North Carolina State Elections Board Files Brief in Defense of its Independent Candidate Petition Law

On October 1, the North Carolina State Board of Elections filed this brief in Kopitke v Bell. That is the lawsuit filed by an independent presidential candidate, Kyle Kopitke, and an independent U.S. House candidate, Greg Buscemi. The North Carolina independent candidate petition is due March 3, 2020, which is clearly unconstitutional as applied to independent presidential candidates under the U.S. Supreme Court decision Anderson v Celebrezze.

The state’s brief is lengthy, but nowhere mentions that glaring flaw in the law. The lawsuit also challenges the statewide independent law because it requires approximately six times as many signatures for an independent as for a new party. That violates a U.S. District Court decision from North Carolina, DeLaney v Bartlett. The state’s brief says DeLaney v Bartlett is no longer good law.

The lawsuit also challenges the law that requires declared write-in candidates to file a petition of 500 signatures (for statewide office). The state says that law is “de minimus” and need not be defended because it is so easy. In practice, though, it is not easy, and many significant presidential candidates tried and failed to meet it, including Ralph Nader in 2000, Jill Stein in 2012, and Evan McMullin in 2016. The basis for the challenge is that there is no state interest in requiring a petition for a write-in candidate, because a write-in candidate’s name does not contribute to a cluttered ballot.

U.S. District Court Judge Explains Why He Enjoined the California Tax Returns-Ballot Law on September 19

On October 1, U.S. District Court Judge Morrison England issued a 24-page opinion, explaining why he had orally enjoined California’s new tax returns-ballot bill on September 19. The judge says the law violates the Constitution in multiple ways: it adds a qualification; it violates voting rights; it violates equal protection; and it is preempted by a federal law that already requires federal employees (including President Trump) to fill out certain financial disclosure forms. It violates equal protection because it doesn’t apply to independent or write-in candidates.

There are five cases combined, but the case listed first in the opinion is the one that was filed first in the eastern district. Jerry Griffin, the first-named plaintiff in that particular case, is a registered Republican voter. Therefore, almost by a random process, this case will probably go down in the history books as Griffin v Padilla.

The opinion says that the law’s proponents have exaggerated when they have said that all presidential candidates starting in the 1970’s revealed their tax returns. Among the presidential candidates listed in the opinion who didn’t release them is Ralph Nader. Also the opinion points out that President Gerald Ford never released his tax returns, although he did release a summary of his tax returns.

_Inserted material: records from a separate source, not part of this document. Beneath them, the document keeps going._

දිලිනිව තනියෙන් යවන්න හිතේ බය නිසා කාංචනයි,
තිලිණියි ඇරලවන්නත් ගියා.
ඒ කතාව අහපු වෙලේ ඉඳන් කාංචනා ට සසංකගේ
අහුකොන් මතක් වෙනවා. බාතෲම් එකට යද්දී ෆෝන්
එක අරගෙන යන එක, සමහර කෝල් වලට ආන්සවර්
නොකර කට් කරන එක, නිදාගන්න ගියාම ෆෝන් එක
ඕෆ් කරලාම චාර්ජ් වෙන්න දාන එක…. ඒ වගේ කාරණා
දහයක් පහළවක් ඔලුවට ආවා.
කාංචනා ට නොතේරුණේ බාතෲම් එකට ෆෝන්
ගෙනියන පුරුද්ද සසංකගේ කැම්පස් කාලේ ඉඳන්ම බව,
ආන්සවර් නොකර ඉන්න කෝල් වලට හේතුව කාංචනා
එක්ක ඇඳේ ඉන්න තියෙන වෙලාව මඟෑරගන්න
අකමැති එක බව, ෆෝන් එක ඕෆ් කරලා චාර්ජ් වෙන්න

Sarasota, Florida Daily Newspaper Carries Op-Ed on Florida Top-Two Initiative

The Sarasota Herald-tribune has this op-ed by the chair of the Florida Republican Party about the top-two initiative that is likely to qualify for the Florida 2020 ballot. State Senator Joe Gruters correctly points out that the top-two initiative is not an initiative for an “open primary.” He also says that while proponents claim their initiative would promote centrist politics, that has not happened in California, which continues to have the most polarized legislature in the nation after nine years of the top-two system.